Pessimism without finger pointing

I read Tyler Cowen’s The Great Stagnation during the first half of my flight from Boston to San Francisco. That was the good half. There’s a lot to like about the book, as well as a lot I could pick at. But I won’t pick. OK, I will, but only about one thing.

But first, let me tell you what I liked: it’s a story of what ails the American economy without blaming any of the usual suspects. It’s not the corporations. It’s not the politicians. It’s not the decline of morality. It’s not the dysfunction of family. Cowen deserves credit for avoiding the standard tropes. The problem is deeper than all that, according to Cowen. It’s that our pace of making huge, productivity increasing innovations has slowed, relative to what it once was.

That’s actually inevitable. Once you’ve picked all the low-hanging fruit the rest of the fruit is harder to reach, that is, until the next generation of fruit trees grow. Well they haven’t, yet.

The problem with blaming America’s ills on something so fundamental is that the things we fight over most won’t do a lot of good. A Republican take over of the government won’t help. Nor will decades of Democratic rule. The Tea Party movement isn’t the answer either. And so on.

It sounds rather pessimistic. But Cowen does end with a few rays of hope. My favorite is,

Challenge the scientists you know, ask them to educate you and your kids, and reward them with your sincere admiration. […]

[W]e should respect the scientific enterprise in general at a much higher level.

Amen! And that brings me to my criticism of the book, or one tiny part of it. If one really has a scientific mind, and a respect for the scientific enterprise, one must take a more careful look at Medicaid than Cowen did in the book. He wrote, “When it comes to surgical patients, the uninsured seem to have better health outcomes than do Medicaid patients,” with a reference to an Avik Roy post on the UVa surgical outcomes study. This statement was made in the context of discussing how much we spend on health care (a lot) relative to what we get for it (not enough).

I agree with Cowen’s take on our system — too costly for the outcomes it produces — but I have a problem with this characterization of Medicaid. It’s not correct. As I’ve written before, the best evidence does not indicate that Medicaid is bad for health.
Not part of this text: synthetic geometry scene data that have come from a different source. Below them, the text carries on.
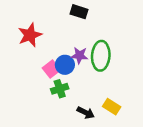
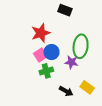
red star: (30, 35) -> (41, 33), moved
purple star: (79, 55) -> (71, 62), moved

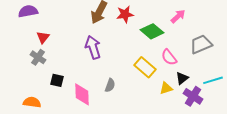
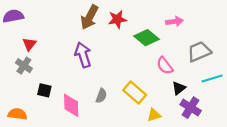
pink arrow: (178, 16) -> (174, 22), turned 35
yellow rectangle: (145, 67) -> (135, 92), moved
cyan line: (213, 80) -> (212, 78), moved
yellow triangle: (166, 88) -> (154, 115), moved

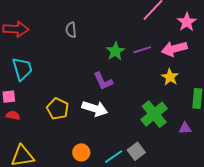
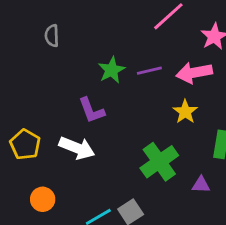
orange circle: (81, 152) -> (43, 199), moved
I’ll say much more about what’s wrong with the UVa surgical outcomes study and what constitutes the best evidence in a subsequent post.
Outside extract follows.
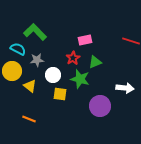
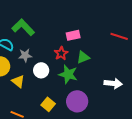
yellow square: (60, 94) -> (48, 104), moved, turned 32
purple circle: (100, 106) -> (77, 101), moved

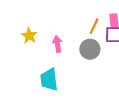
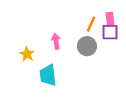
yellow star: (29, 36) -> (27, 54), moved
I do hope that those who think Medicaid is harming health will update their thinking once they are acquainted with more credible evidence than Cowen cited on this topic.

Without a lot of work, I can’t evaluate most of the rest of Cowen’s claims and his sources for them. One of them is this blog — yes it’s in the endnotes — so I really can’t complain more than I have.

Read the book. It’s cheap and short, but neither is an indication of its value.

UPDATE: I have added more context to Cowen’s take on our health system and his reference to the UVa surgical outcomes study.